Uno de los momentos de mayor alivio, tras
un día de duro trabajo, es llegar al propio cuarto, tumbarse en la cama y expresar
rotundamente: “que me dejen en paz”. Cuando se ha conseguido descansar algo,
llega el momento de volver a salir. Entonces se saluda a un familiar, o a un
amigo, y no sería de extrañar que le pidiéramos un pequeño favor. Quizás este
conocido nos atienda muy bien, al mismo tiempo que dice para sus adentros la
misma queja que nosotros formulamos al principio. Estamos rodeados de tipos
pesados que requieren de nuestros servicios y nos fríen. Pero nos damos cuenta
de que nosotros mismos pertenecemos a esa misma especie de “homo pesadisimus”.
Por otra parte, una vez vi a un señor en
la calle que se pegaba a una columna y asomaba la cabeza hacia otro lado, con
un extraño gesto que me alarmó.

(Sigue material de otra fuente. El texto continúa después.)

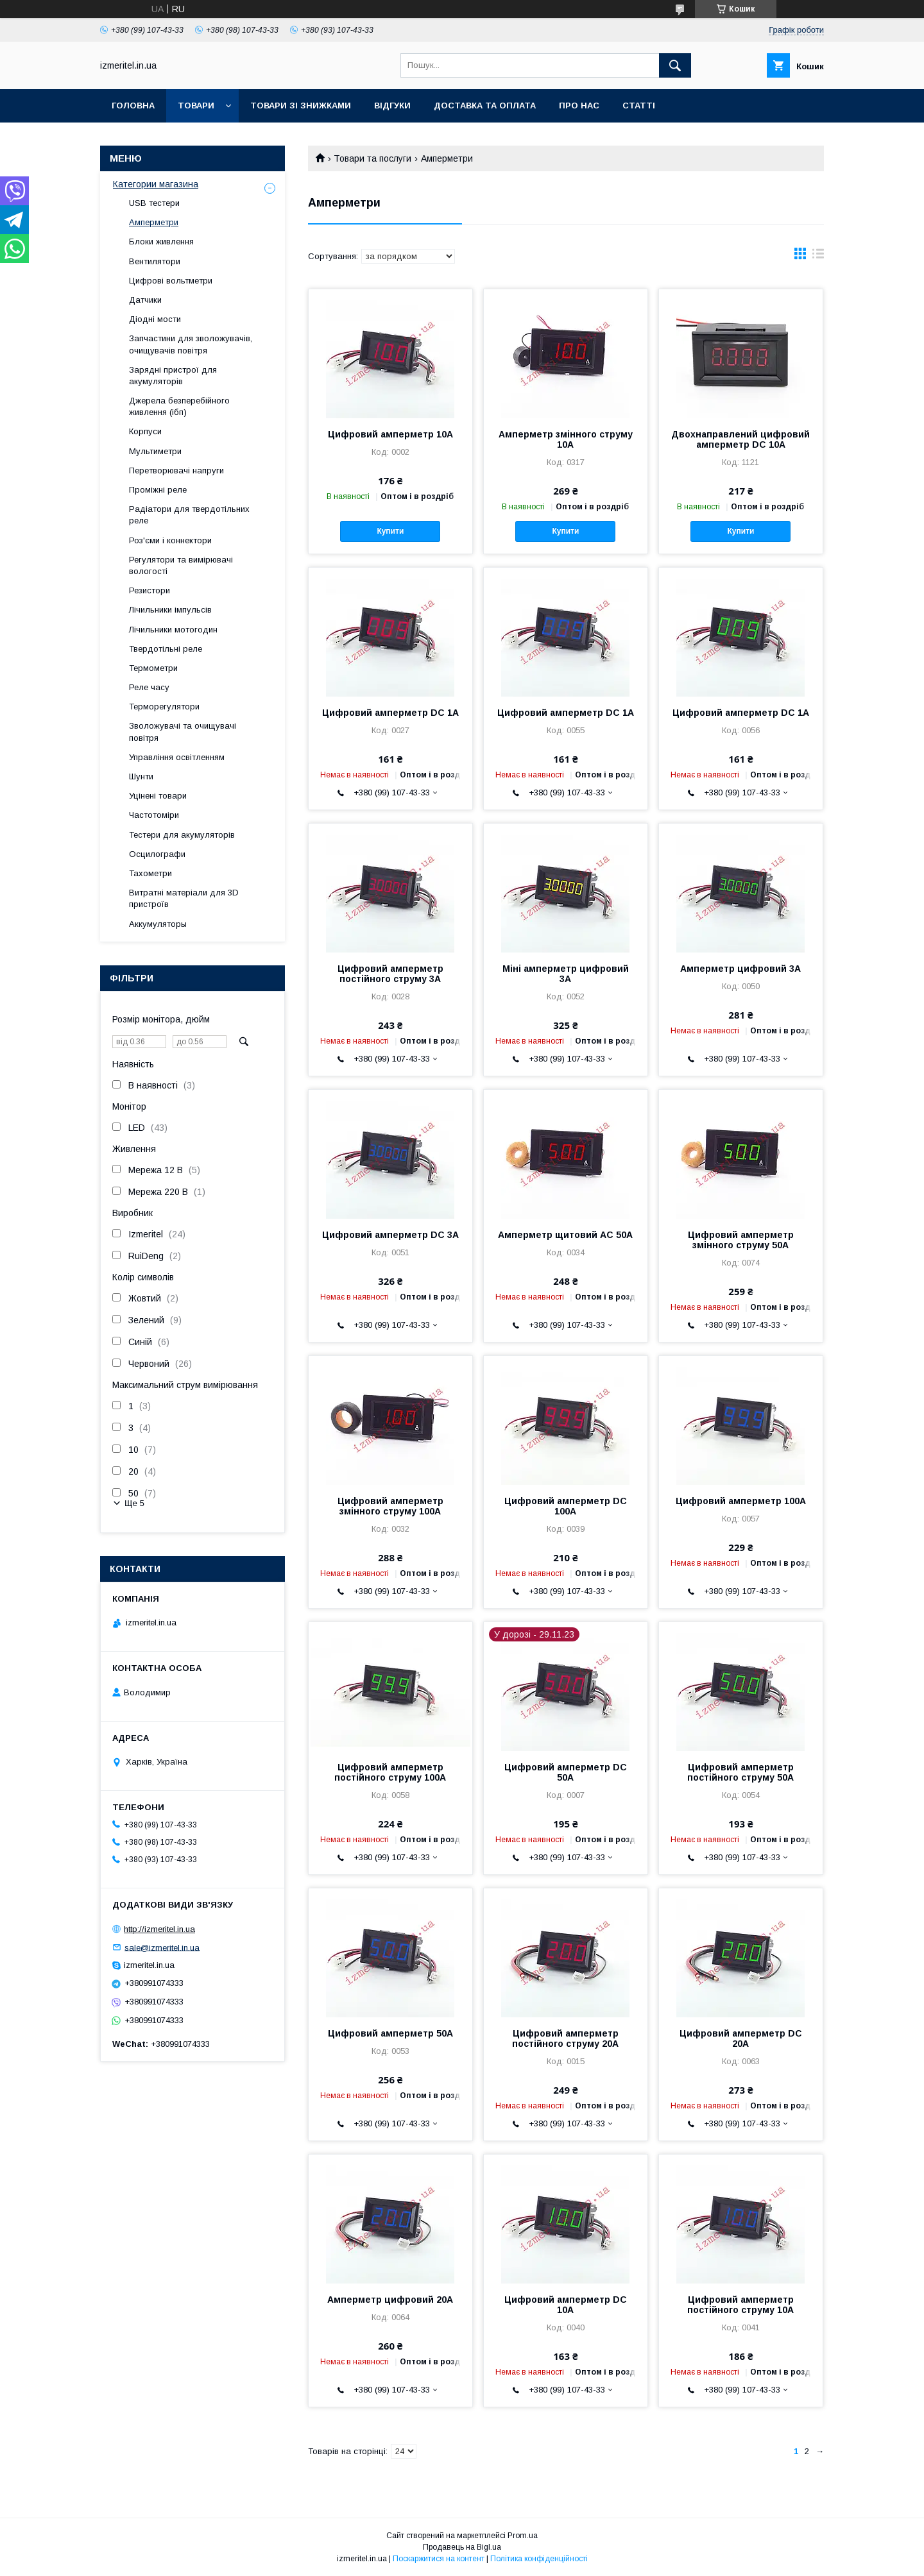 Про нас (579, 105)
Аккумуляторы (158, 924)
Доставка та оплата (485, 105)
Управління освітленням (177, 757)
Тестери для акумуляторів (182, 835)
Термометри (153, 668)
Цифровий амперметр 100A (741, 1501)
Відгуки (392, 105)
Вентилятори (154, 261)
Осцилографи (157, 854)
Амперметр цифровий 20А (390, 2299)
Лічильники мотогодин (173, 629)
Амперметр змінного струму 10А (566, 439)
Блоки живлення (161, 241)
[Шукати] (675, 65)
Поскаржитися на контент (438, 2558)
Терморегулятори (164, 706)
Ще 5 (134, 1503)
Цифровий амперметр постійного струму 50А (740, 1772)
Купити (390, 531)
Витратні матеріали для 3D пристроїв (184, 898)
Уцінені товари (158, 796)
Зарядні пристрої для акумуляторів (173, 375)
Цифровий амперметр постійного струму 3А (390, 973)
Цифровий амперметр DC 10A (565, 2304)
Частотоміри (154, 815)
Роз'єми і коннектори (170, 540)
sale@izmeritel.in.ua (162, 1947)
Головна (133, 105)
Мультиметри (155, 451)
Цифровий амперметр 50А (390, 2033)
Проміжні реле (158, 490)
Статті (638, 105)
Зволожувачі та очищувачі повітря (182, 731)
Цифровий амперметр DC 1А (390, 713)
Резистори (149, 590)
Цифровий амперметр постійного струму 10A (740, 2304)
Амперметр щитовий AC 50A (565, 1235)
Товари (196, 105)
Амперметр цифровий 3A (740, 968)
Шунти (141, 776)
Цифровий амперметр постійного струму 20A (565, 2038)
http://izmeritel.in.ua (159, 1929)
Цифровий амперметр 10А (390, 434)
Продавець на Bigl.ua (462, 2547)
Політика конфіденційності (539, 2558)
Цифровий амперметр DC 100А (565, 1506)
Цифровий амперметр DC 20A (741, 2038)
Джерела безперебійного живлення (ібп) (179, 406)
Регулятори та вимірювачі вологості (181, 565)
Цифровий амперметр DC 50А (565, 1772)
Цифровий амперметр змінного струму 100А (390, 1506)
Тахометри (150, 873)
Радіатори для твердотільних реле (189, 514)
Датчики (145, 300)
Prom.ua (523, 2535)
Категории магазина (155, 184)
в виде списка (818, 257)
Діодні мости (155, 319)
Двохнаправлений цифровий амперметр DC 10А (740, 439)
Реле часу (149, 687)
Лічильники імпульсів (170, 609)
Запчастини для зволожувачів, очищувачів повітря (190, 344)
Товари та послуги (372, 158)
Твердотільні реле (165, 649)
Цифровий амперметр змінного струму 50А (741, 1240)
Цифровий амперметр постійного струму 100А (390, 1772)
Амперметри (153, 222)
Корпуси (145, 431)
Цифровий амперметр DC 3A (390, 1235)
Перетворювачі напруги (176, 470)
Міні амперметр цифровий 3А (565, 973)
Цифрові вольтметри (170, 280)
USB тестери (154, 203)
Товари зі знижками (300, 105) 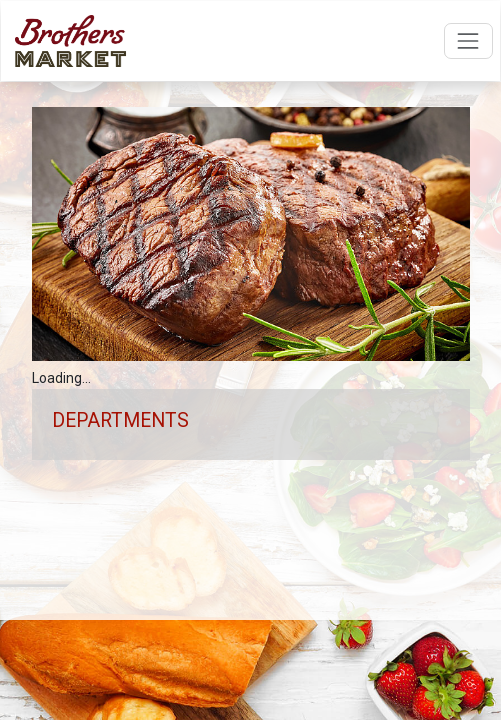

En seguida me di cuenta que su hijo pequeño
estaba donde el padre juguetón dirigía su mirada. Está claro que pasar tiempo
con los hijos, o con el cónyuge al que queremos con toda el alma, es algo
profundamente humano. Alguien ha dicho que la talla moral de una persona está
en su capacidad de hacer familia. Ser alguien que quiere y es fiel a los suyos,
a las duras y a las maduras, siempre será algo muy valorado. Quien es así, o se
esfuerza por serlo, tiene también un imán agradable en el trato con el resto de
las personas.
De vez en cuando encontramos caras
serenas, o sinceramente sonrientes que juegan otra liga. Parece como si
disfrutaran ayudándonos. Recuerdo a un señor que prestó dinero a un amigo suyo,
con auténtico regocijo. Otro ejemplo que he presenciado es el de un camarero
que servía en una cafetería, donde habría en la barra unos treinta clientes.
Trabajaba con rapidez, eficacia y simpatía. Sus brazos de disparaban como los
de un pulpo en diversas direcciones sirviendo cafés, copas y tostadas. Lo hacía
disfrutando, como un perro de caza corriendo entre la maleza del bosque. La
verdad es que hay bastante gente servicial, que trabaja con gran
profesionalidad y afán de servicio. Muchos desempeñan profesiones sencillas y
nos ayudan eficazmente, casi sin que nos demos cuenta. ¿No tendrá algo que ver
la sencillez con todo esto?
Ser sencillo es ser humano; es decir: acogedor, comprensivo, animante y exigente. ¿Por qué a veces no somos el que deberíamos ser? Porque estamos al revés. Nuestros ojos y nuestra mente no deberían funcionar como espejos, porque son ventanas: están para percibir y entender primeramente a los que nos rodean. Sin embargo, con frecuencia estamos encorvados hacia el suelo de nuestros intereses. El peso de los demás es el que endereza nuestra postura envejecida y compleja. Se va levantando nuestra columna vertebral y vemos entonces el horizonte, el sol y las estrellas. Recuperamos la alegría de vivir y de servir, con una visión de muy largo alcance. Y aunque de vez en cuando deseemos que nos dejen en paz, entendemos que lo que realmente ansiamos es la paz interior: la que viene de darse a los demás.